Darüber hinaus solltest du dir darüber klar werden, wie es mit Leckerlis, Snacks oder kleinen Gaben vom Tisch aussieht. Dies alles sind zusätzliche Kalorien, die du beim täglichen Bedarf deines Hundes miteinberechnen solltest. Kauartikel wie ein Ochsenziemer oder Schweineohr sind sehr kalorienhaltig. Diese sollten daher nur gelegentlich auf dem Speiseplan stehen und die übliche Futterration etwas verringert werden. Vorsichtig solltest du außerdem bei der Wahl von Leckerlis sein. Viele enthalten einen hohen Anteil an Getreide. Besser geeignet sind Leckerlis mit hohem Fleischanteil und einem geringeren Energiegehalt, als sie die oben erwähnten Snacks beinhalten.

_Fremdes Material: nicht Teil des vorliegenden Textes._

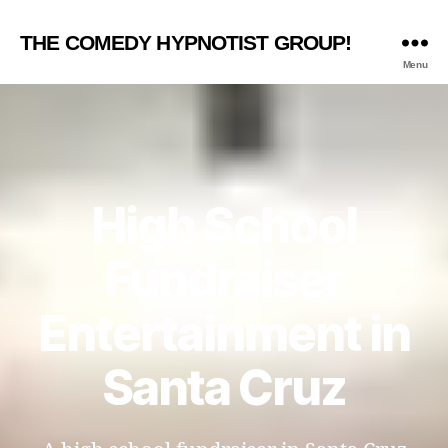
THE COMEDY HYPNOTIST GROUP!
Menu
High School
Fundraiser
Entertainment in
Santa Cruz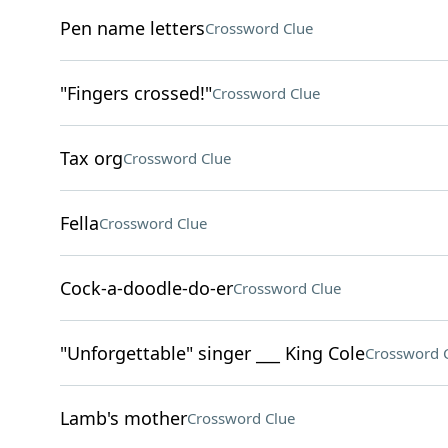
Pen name letters
Crossword Clue
"Fingers crossed!"
Crossword Clue
Tax org
Crossword Clue
Fella
Crossword Clue
Cock-a-doodle-do-er
Crossword Clue
"Unforgettable" singer ___ King Cole
Crossword 
Lamb's mother
Crossword Clue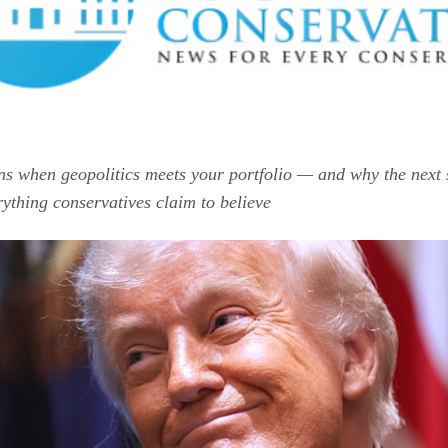
s when geopolitics meets your portfolio — and why the next 
erything conservatives claim to believe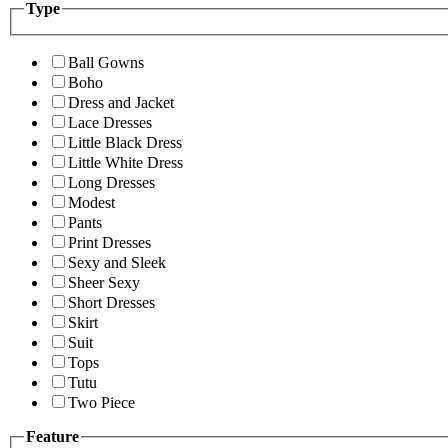
Type
Ball Gowns
Boho
Dress and Jacket
Lace Dresses
Little Black Dress
Little White Dress
Long Dresses
Modest
Pants
Print Dresses
Sexy and Sleek
Sheer Sexy
Short Dresses
Skirt
Suit
Tops
Tutu
Two Piece
Feature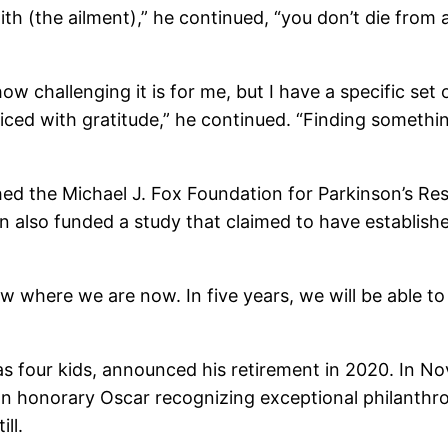
th (the ailment),” he continued, “you don’t die from a
ow challenging it is for me, but I have a specific set o
ticed with gratitude,” he continued. “Finding somethi
shed the Michael J. Fox Foundation for Parkinson’s R
on also funded a study that claimed to have establish
where we are now. In five years, we will be able to di
as four kids, announced his retirement in 2020. In N
 honorary Oscar recognizing exceptional philanthro
ll.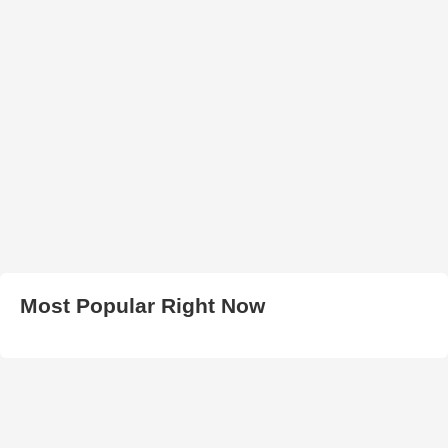
Most Popular Right Now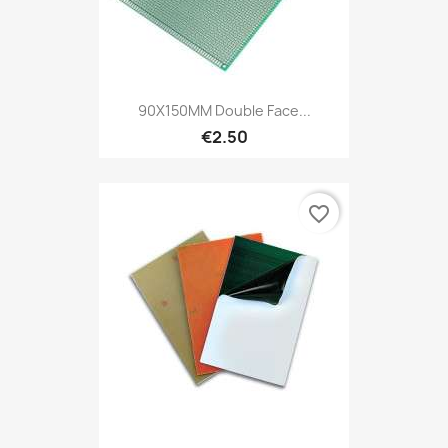
90X150MM Double Face...
€2.50
favorite_border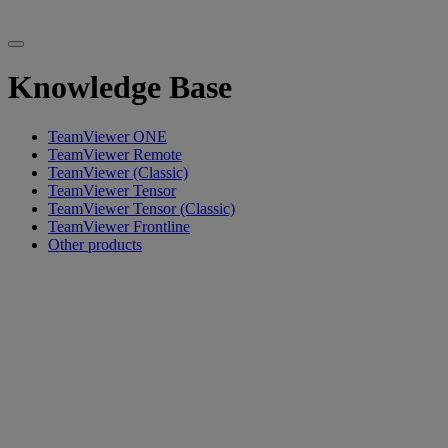
Knowledge Base
TeamViewer ONE
TeamViewer Remote
TeamViewer (Classic)
TeamViewer Tensor
TeamViewer Tensor (Classic)
TeamViewer Frontline
Other products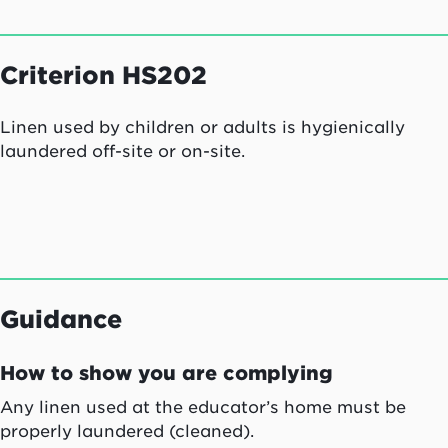
Criterion HS202
Linen used by children or adults is hygienically
laundered off-site or on-site.
Guidance
How to show you are complying
Any linen used at the educator’s home must be
properly laundered (cleaned).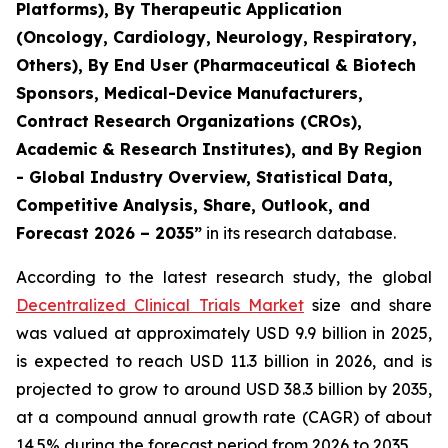
Platforms), By Therapeutic Application
(Oncology, Cardiology, Neurology, Respiratory,
Others), By End User (Pharmaceutical & Biotech
Sponsors, Medical-Device Manufacturers,
Contract Research Organizations (CROs),
Academic & Research Institutes), and By Region
- Global Industry Overview, Statistical Data,
Competitive Analysis, Share, Outlook, and
Forecast 2026 – 2035”
in its research database.
According to the latest research study, the global
Decentralized Clinical Trials Market
size and share
was valued at approximately USD 9.9 billion in 2025,
is expected to reach USD 11.3 billion in 2026, and is
projected to grow to around USD 38.3 billion by 2035,
at a compound annual growth rate (CAGR) of about
14.5% during the forecast period from 2026 to 2035.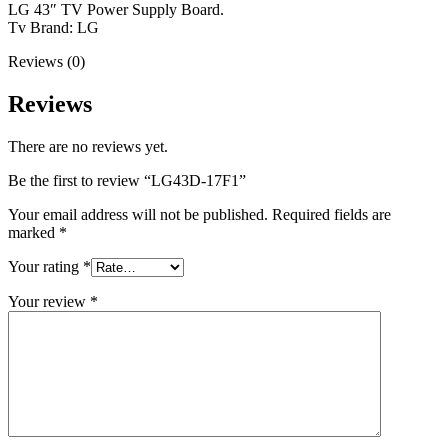
LG 43″ TV Power Supply Board.
Tv Brand: LG
Reviews (0)
Reviews
There are no reviews yet.
Be the first to review “LG43D-17F1”
Your email address will not be published.
Required fields are
marked
*
Your rating
*
Your review
*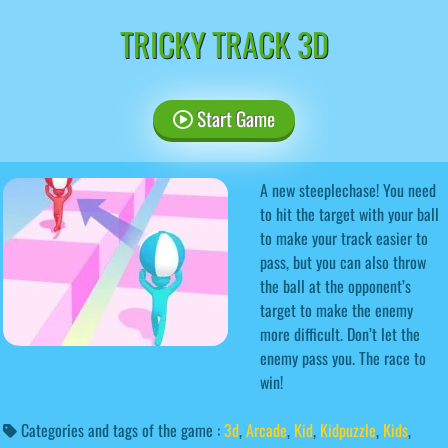
TRICKY TRACK 3D
Start Game
A new steeplechase! You need
to hit the target with your ball
to make your track easier to
pass, but you can also throw
the ball at the opponent’s
target to make the enemy
more difficult. Don’t let the
enemy pass you. The race to
win!
Categories and tags of the game :
3d
,
Arcade
,
Kid
,
Kidpuzzle
,
Kids
,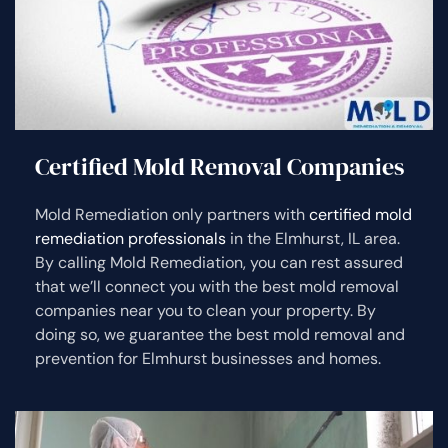
Certified Mold Removal Companies
Mold Remediation only partners with
certified mold
remediation professionals
in the Elmhurst, IL area.
By calling Mold Remediation, you can rest assured
that we’ll connect you with the best mold removal
companies near you to clean your property. By
doing so, we guarantee the best mold removal and
prevention for Elmhurst businesses and homes.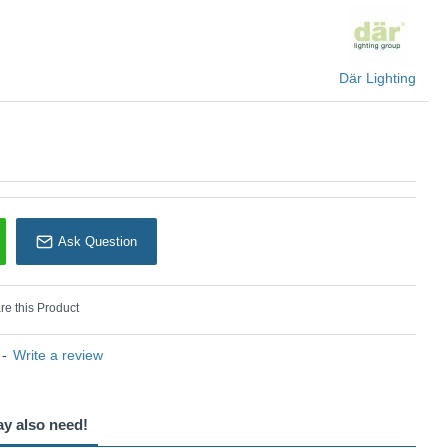
Där Lighting
Ask Question
e this Product
-
Write a review
ay also need!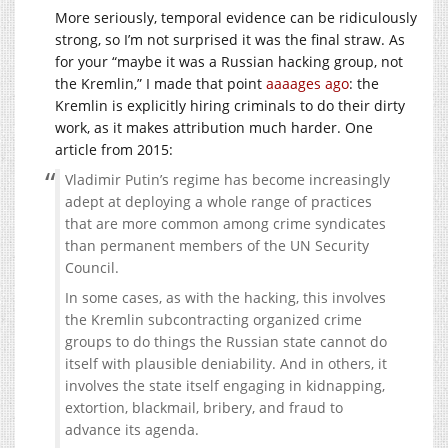
More seriously, temporal evidence can be ridiculously
strong, so I’m not surprised it was the final straw. As
for your “maybe it was a Russian hacking group, not
the Kremlin,” I made that point
aaaages ago
: the
Kremlin is explicitly hiring criminals to do their dirty
work, as it makes attribution much harder. One
article from 2015:
Vladimir Putin’s regime has become increasingly
adept at deploying a whole range of practices
that are more common among crime syndicates
than permanent members of the UN Security
Council.
In some cases, as with the hacking, this involves
the Kremlin subcontracting organized crime
groups to do things the Russian state cannot do
itself with plausible deniability. And in others, it
involves the state itself engaging in kidnapping,
extortion, blackmail, bribery, and fraud to
advance its agenda.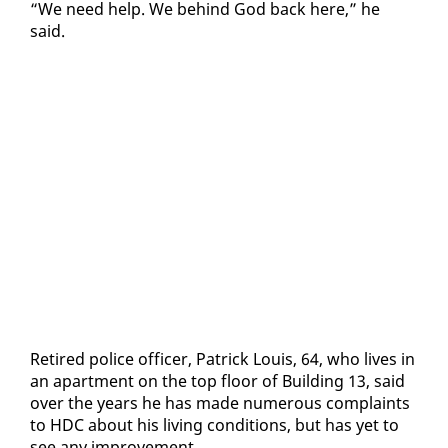
“We need help. We be­hind God back here,” he
said.
Re­tired po­lice of­fi­cer, Patrick Louis, 64, who lives in
an apart­ment on the top floor of Build­ing 13, said
over the years he has made nu­mer­ous com­plaints
to HDC about his liv­ing con­di­tions, but has yet to
see any im­prove­ment.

Tipp: Wenn du dir nicht so recht im Klaren darüber bist, wie viele Leckerlis dein Hund pro Tag erhält, kannst du folgendes tun: Gib jedesmal, wenn dein Vierbeiner einen Snack bekommt, dieselbe Menge in ein leeres Glas. Natürlich muss dies ggf. jeder in der Familie machen. Am Ende eines Tages zeigt sich, wieviel er bekommen hat.

 

Wie kann ein Hund abnehmen?

Das Schlüsselwort ist „Energiereduzierung“. Möglicherweise ist hierfür ein Diätfutter notwendig, häufig aber nicht. Vielleicht ist dir bei genauerer Überlegung bereits bewusst geworden, dass du Leckerlis reduzieren oder die Futtermenge verringern solltest. Gehe hierbei behutsam vor. Keinesfalls solltest du eine Radikaldiät durchführen und die tägliche Ration um die Hälfte oder gar mehr kürzen. Das hätte zur Folge, dass sein Hund nicht nur deutlich weniger Energie erhält, sondern auch nur noch halb so viele Nährstoffe.

Das Ziel sollte sein, dass der Hund pro Woche ein bis maximal drei Prozent seines Gewichts verliert. Das mag sich wenig anhören, ist aber absolut ausreichend. Für einen 20 Kilogramm schweren Hund würde dies bedeuten, dass er pro Woche 200 bis 600 Gramm abnimmt. Wichtig ist erst einmal nur, dass sein Gewicht nicht weiter steigt oder auf demselben Level bleibt, sondern langsam sinkt. Reduziere die Futtermenge daher nur ein wenig und denke darüber nach, ob du den Energieverbrauch deines Hundes durch etwas mehr Bewegung erhöhen kannst. Diese beiden Punkte zusammengenommen reichen häufig aus, um das Gewicht eines Hundes wieder in den Griff zu bekommen.

 

Wann benötige ich für meinen Hund ein Diätfutter?

Sprich auf alle Fälle mit deinem Tierarzt, bevor du einen Futterwechsel durchführst. Bei deutlichem Übergewicht kann dieser vorübergehend oder unter Umständen auch dauerhaft sinnvoll sein. Der Vorteil eines Diätfutters ist, dass dein Hund weiterhin seine gewohnte Futtermenge erhalten kann. Möglich ist aber auch, dass du feststellst, dass dein Hundefutter nicht die Qualität aufweist, du gut für deinen Hund ist. Prüfe auf dem Etikett, wie hoch der Fleischanteil und Getreideanteil sind und welche weiteren Inhaltsstoffe sich in dem Futter befinden. Bist du nicht zufrieden, kann auch schon ein Umstieg auf ein hochwertiges Hundefutter förderlich für eine Gewichtsreduzierung sein. Wichtig ist, dass du das Thema ernst nimmst und nach Lösungen suchst. Zudem solltest du Geduld und Durchhaltevermögen zeigen. Lass dich nicht von den erwartungsvollen Augen deines Lieblings aus dem Konzept bringen, sondern halte dich an deinen Plan. Die Umsetzung ist schlussendlich vor allem für die Gesundheit deines Vierbeiners von Vorteil.